D’abord pacifistes et favorables au désarmement général, de concert avec la Société des Nations et la Conférence sur le désarmement, les journaux édités par l’Alsatia, comme l’Elsâsser Kurier ou Die Heimat s’insurgent contre l’occupation de la Rhénanie par les troupes allemandes en 1936, et appellent alors l’Alsace à une guerre préventive. Ils reviendront plus tard à leur pacifisme, même dans les années 1938, cherchant à préserver, dans leur intérêt, une entente avec l’Allemagne. On peut lire alors que « pour la paix, il n’y a pas de trop grand sacrifice ni d’humiliation trop grande » (Elsâsser Kurier, 3O septembre 1938), point de vue que partagera, dans l’humiliation, Philippe Pétain, deux ans plus tard.
 
Le pôle journalistique de l’Alsatia étant au creux de la vague depuis 1926, la maison d’édition se rabat sur le secteur librairie-papeterie, et surtout sur l’édition d’ouvrages en majeure partie religieux. Alsatia devient le second éditeur catholique de France (op.cit. p. 129). C’est ce qui permet au groupe de surnager, et même des très bien se porter financièrement : « A l’approche des années de guerre, la société de Rossé, un véritable empire, valait vingt millions de francs en 1938 » (Philip Bankwitz, Les chefs autonomistes alsaciens 1919-1947, Strasbourg, Saisons d’Alsace n° 71, 198O, p. 47).

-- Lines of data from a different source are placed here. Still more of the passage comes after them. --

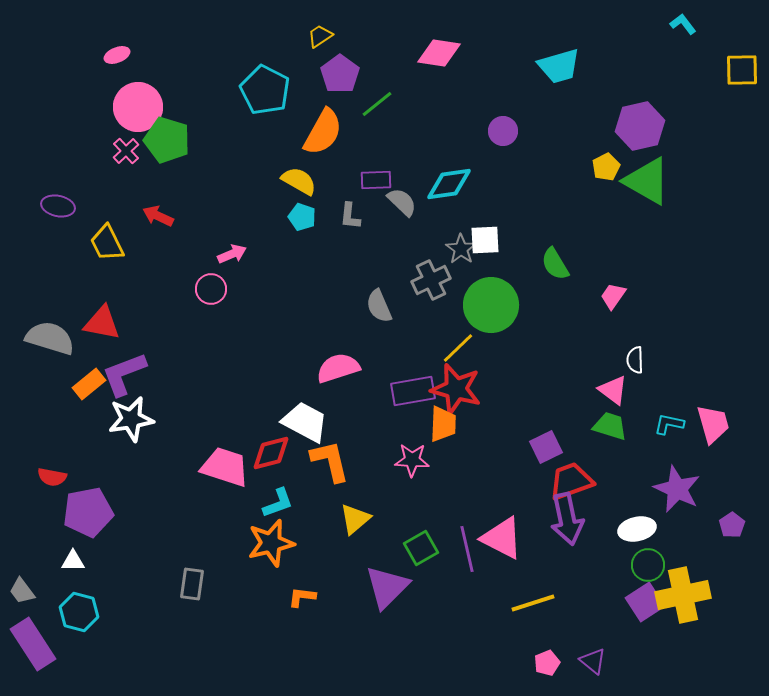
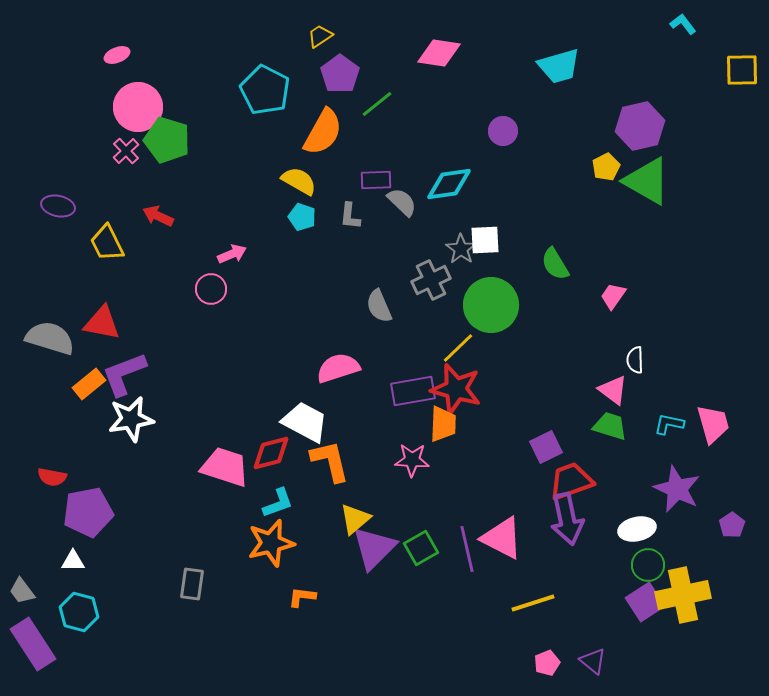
purple triangle at (387, 587): moved 13 px left, 39 px up
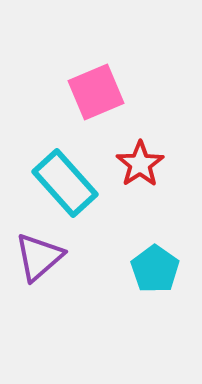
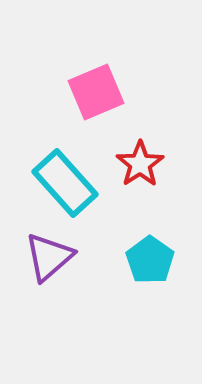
purple triangle: moved 10 px right
cyan pentagon: moved 5 px left, 9 px up
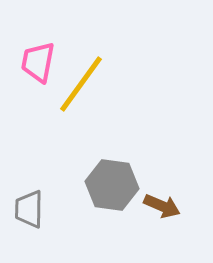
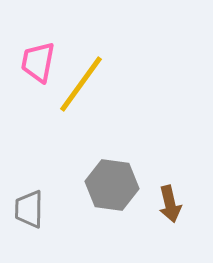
brown arrow: moved 8 px right, 2 px up; rotated 54 degrees clockwise
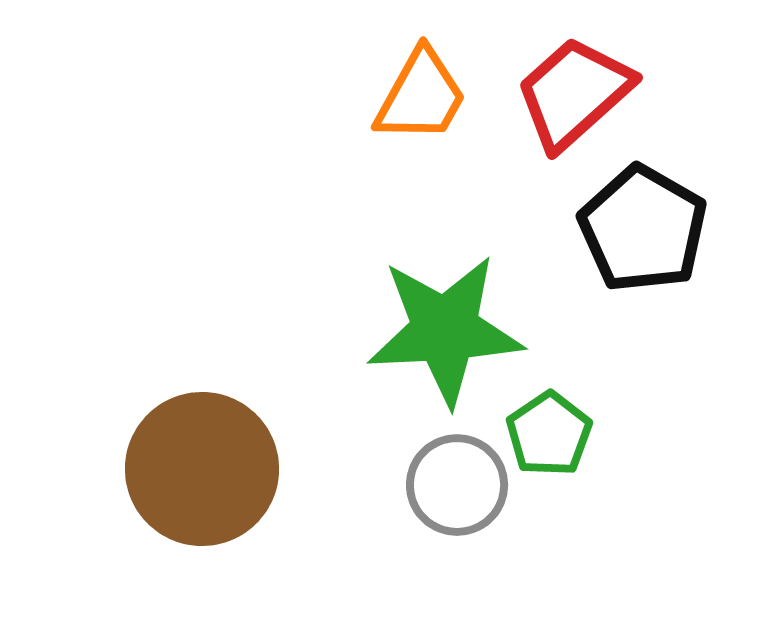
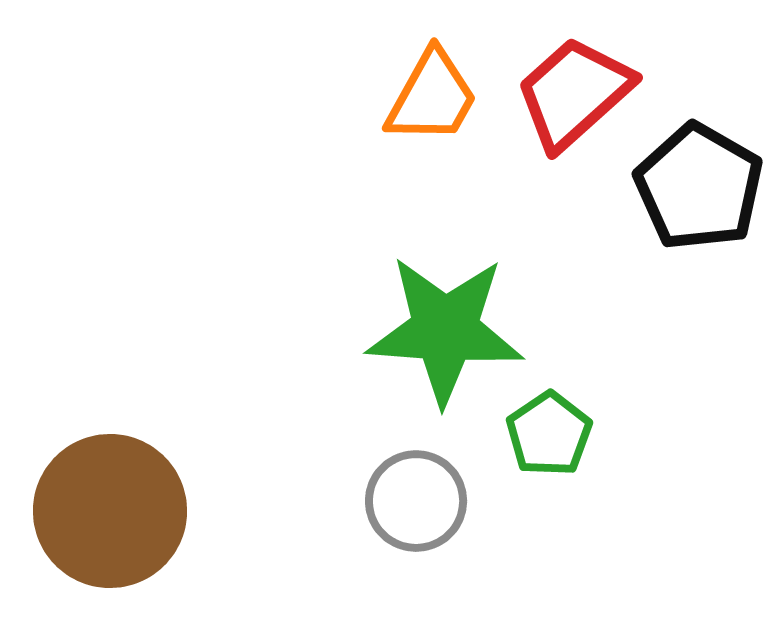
orange trapezoid: moved 11 px right, 1 px down
black pentagon: moved 56 px right, 42 px up
green star: rotated 7 degrees clockwise
brown circle: moved 92 px left, 42 px down
gray circle: moved 41 px left, 16 px down
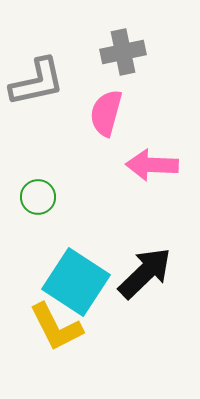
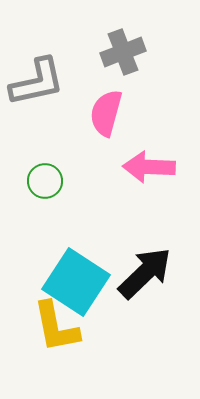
gray cross: rotated 9 degrees counterclockwise
pink arrow: moved 3 px left, 2 px down
green circle: moved 7 px right, 16 px up
yellow L-shape: rotated 16 degrees clockwise
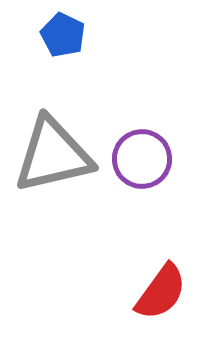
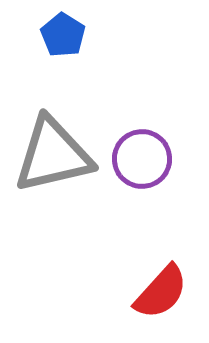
blue pentagon: rotated 6 degrees clockwise
red semicircle: rotated 6 degrees clockwise
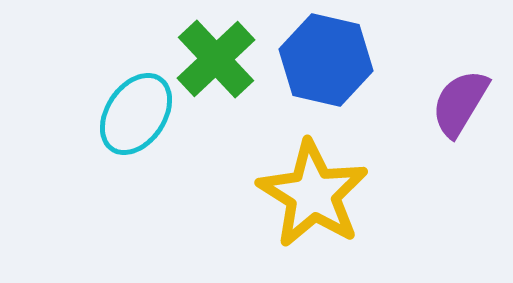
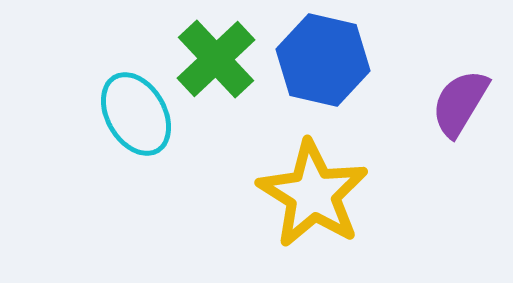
blue hexagon: moved 3 px left
cyan ellipse: rotated 64 degrees counterclockwise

Mais au début de l’été 1938, Rossé doit quitter ses fonctions de directeur et de rédacteur en chef de l’Alsatia, parce qu’il avait créé une maison d’édition indépendante destinée au journal pour la jeunesse :  Jung-Elsass .
Enfin, dans une sombre affaire de renouvellement de passeport pour un ami, qui aidait financièrement la presse catholique alsacienne, Rossé est soupçonné d’avoir touché une importante somme d’argent et d’avoir un compte en Suisse. Malgré ses dénégations, il ne sortira pas totalement blanchi de cette «  Affaire Brauner-Oster ».

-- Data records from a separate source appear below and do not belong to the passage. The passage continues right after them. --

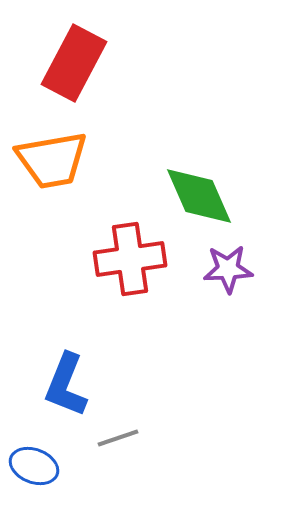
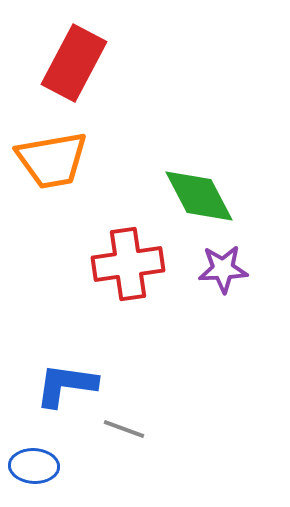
green diamond: rotated 4 degrees counterclockwise
red cross: moved 2 px left, 5 px down
purple star: moved 5 px left
blue L-shape: rotated 76 degrees clockwise
gray line: moved 6 px right, 9 px up; rotated 39 degrees clockwise
blue ellipse: rotated 18 degrees counterclockwise
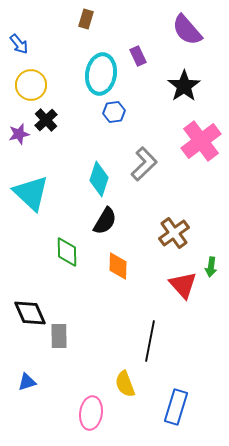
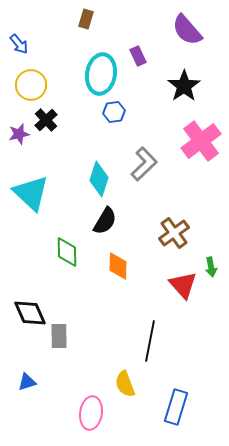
green arrow: rotated 18 degrees counterclockwise
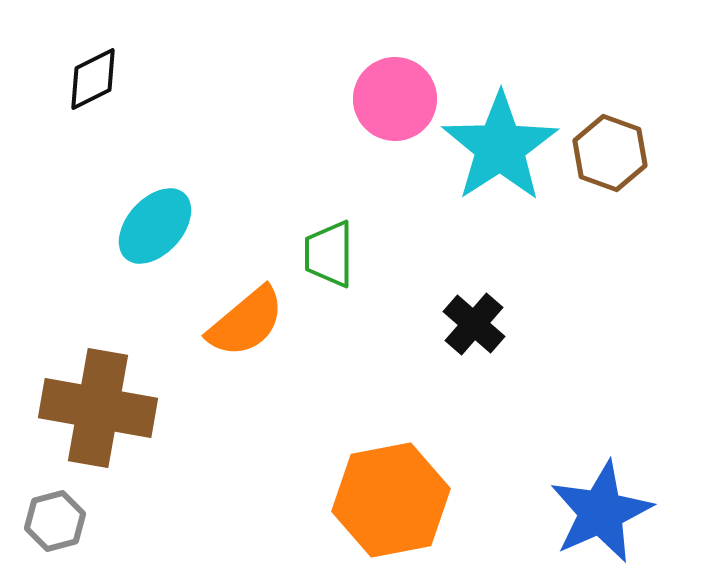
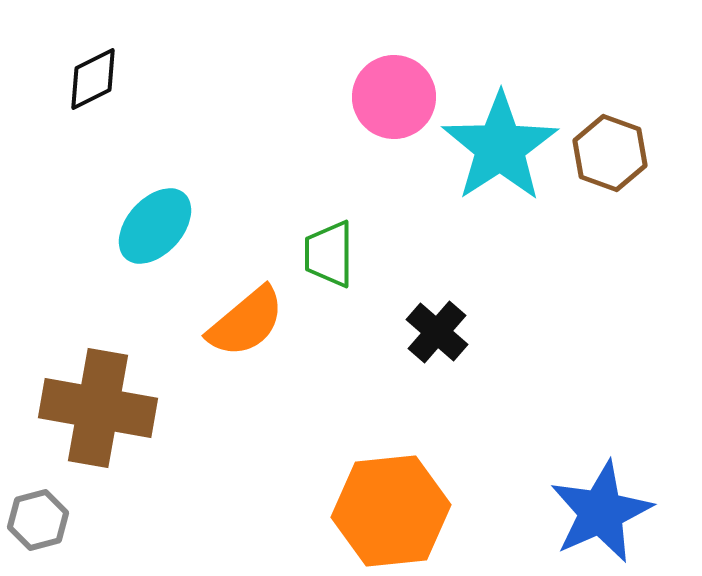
pink circle: moved 1 px left, 2 px up
black cross: moved 37 px left, 8 px down
orange hexagon: moved 11 px down; rotated 5 degrees clockwise
gray hexagon: moved 17 px left, 1 px up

Le 9 octobre 1939, en pleine évacuation de l’Alsace, la police française arrête l’abbé Brauner et le docteur Oster, ainsi que Marcel Sturmel qui s’était joint au groupe, lors de leur rencontre en Suisse, enfin Joseph Rossé.  D’autres les rejoindront, notamment Karl Roos. Ils seront tous accusés d’espionnage et emprisonnés à Nancy. On les appellera plus tard les « Nanziger ». Mais l’instruction de cette affaire tournera court et, le 17 juillet 194O, Rossé est livré par Vichy aux Allemands, qui le ramènent en Alsace.
 
Avec un groupe, il est hébergé dans un hôtel des trois-Epis. Robert Ernst, SS Standartenführer est là-bas. Il les convainc de signer un texte demandant l’annexion de l’Alsace par l’Allemagne nazie.
Chaque être rencontre un jour sa zone d’ombre. Rossé signe le Manifeste des Trois-Epis. On a dit alors, qu’il avait basculé de l’autonomisme au nazisme. Jusqu’à la publication du livre de Michel Krempper, en 2O16, cette réputation lui a collé à la peau. Il est apparu comme un personnage double, reniant un jour ce qu’il avait affirmé la veille, ne sachant gérer la nouvelle situation de l’Alsace.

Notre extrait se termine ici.